Po tym etapie przychodzi najgorsze (komora silnika)
Mój samochód: Xm
Poj. silnika (cm3): 2100
Paliwo: dizel TD
Wersja:: hatchback bez HA
Rok prod.:: 1999 Pomógł: 4 razy Dołączył: 26 Gru 2009 Posty: 396 Skąd: Opole
Wysłany: 5 Marzec 2020, 05:46
Cytat:
arturromarr napisał/a:
Pozdrawiam i życzę szybkich postępów z silnikiem.
Zanim to nastąpi upłynie zapewne sporo wody w rzece. Wszystko jest uzależnione od Doktorka Dembskiego . Z tego co mi na tą chwile wiadomo to rozpina wszytko w komorze silnika. Kiedy będzie wyjęty ????. Silnik pójdzie do remontu bo nie udało się ustalić przyczyny oleju w układzie chłodzenia (śladowe ilości ).
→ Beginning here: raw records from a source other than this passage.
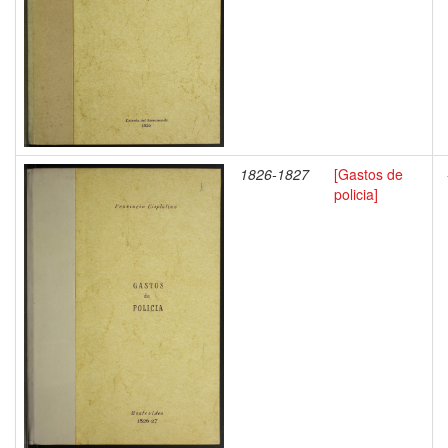
1826-1827
[Gastos de
policia]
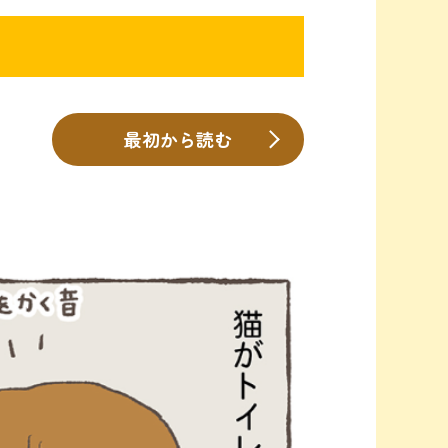
最初から読む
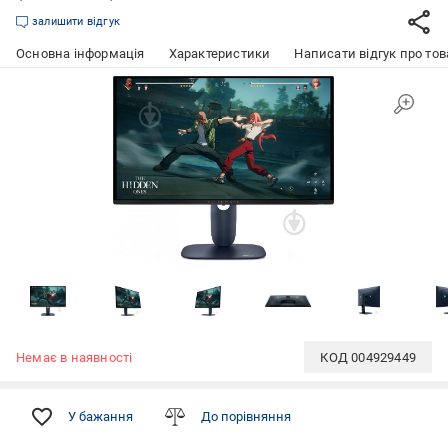
залишити відгук
Основна інформація
Характеристики
Написати відгук про тов
Немає в наявності
КОД
004929449
У бажання
До порівняння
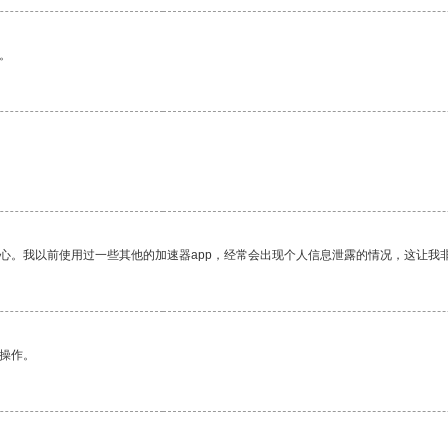
。
放心。我以前使用过一些其他的加速器app，经常会出现个人信息泄露的情况，这让我
悉操作。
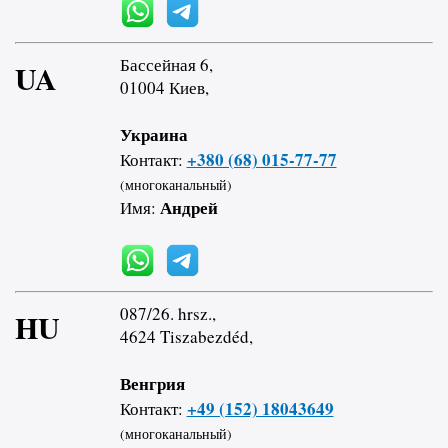
Бассейная 6,
UA
01004 Киев,
Украина
+380 (68) 015-77-77
Контакт:
(многоканальный)
Андрей
Имя:
087/26. hrsz.,
HU
4624 Tiszabezdéd,
Венгрия
+49 (152) 18043649
Контакт:
(многоканальный)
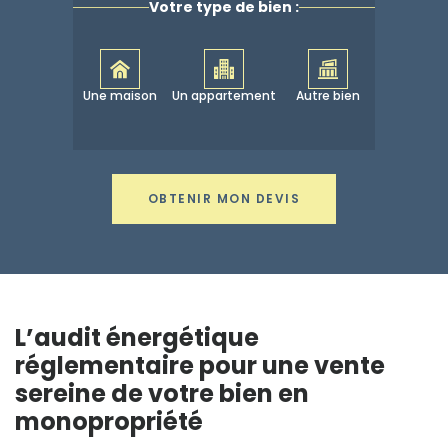
Votre type de bien :
Une maison
Un appartement
Autre bien
OBTENIR MON DEVIS
L’audit énergétique
réglementaire pour une vente
sereine de votre bien en
monopropriété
Remontu dokona kto inny nie napisze kto ale to niespodzianka.
Mój samochód: Citroen XM
Poj. silnika (cm3): 1998
Paliwo: E5 / LPG
Wersja:: TURBO
Rok prod.:: 1995 Pomógł: 4 razy Dołączył: 23 Mar 2018 Posty: 578 Skąd: centralna Polska
Wysłany: 5 Marzec 2020, 09:05
Jak tylko to, to może na początek uszczelkę pod głowicą wymienić? Wtedy od razu ocenisz głowicę, czy przypadkiem nie ma pęknięć.
Chyba że chcesz mieć wyremontowany silnik.
_________________ Klasykiem nie opłaca się jeździć na co dzień, ale warto.
Mój samochód: Xm
Poj. silnika (cm3): 2100
Paliwo: dizel TD
Wersja:: hatchback bez HA
Rok prod.:: 1999 Pomógł: 4 razy Dołączył: 26 Gru 2009 Posty: 396 Skąd: Opole
Wysłany: 8 Czerwiec 2020, 06:16
Kolejny nieprzewidziany etap
W układzie chłodzenia notorycznie miałem tzw. kawy z mlekiem,
Do tej pory nic się nie działo z silnikiem, nie dymił, masła pod korkiem nie było, jeździ tak samo itd. Dlatego informacja że to uszczelka pod głowicą mi tak średnio pasowała a jednak było coś nie tak.
problem A uszczelką pod głowicą lub B pękniętą głowica silnika. Stawiałem na opcje c podgrzewacz oleju. Doktor Dębski wysłał głowice do sprawdzenia czy nie ma przypadkiem pięknieć, Niestety wyszła opcja B pęknięta. Wykonany remont głowicy nie jest gwarancją tego że będzie jeździł przez kolejne lata a koszt naprawy był droższy niż zakup nowej głowicy. I taką się udało zdobyć nóweczkę. Polecam "AMC GŁOWICE POLSKA". Dół silnika też nie wyglądał najlepiej ale do tego wrócę później jak zdobędę potrzebne taile. Stan auta na dziś wygląda tak.
Mój samochód: Citroen XM
Poj. silnika (cm3): 1998
Paliwo: E5 / LPG
Wersja:: TURBO
Rok prod.:: 1995 Pomógł: 4 razy Dołączył: 23 Mar 2018 Posty: 578 Skąd: centralna Polska
Wysłany: 8 Czerwiec 2020, 08:06
Ciekawe na jak długo starczy takie gruntowne zabezpieczenie antykorozyjne?
Auto ma służyć jeszcze do "normalnej" eksploatacji czy już tylko sporadyczne wycieczki?
_________________ Klasykiem nie opłaca się jeździć na co dzień, ale warto.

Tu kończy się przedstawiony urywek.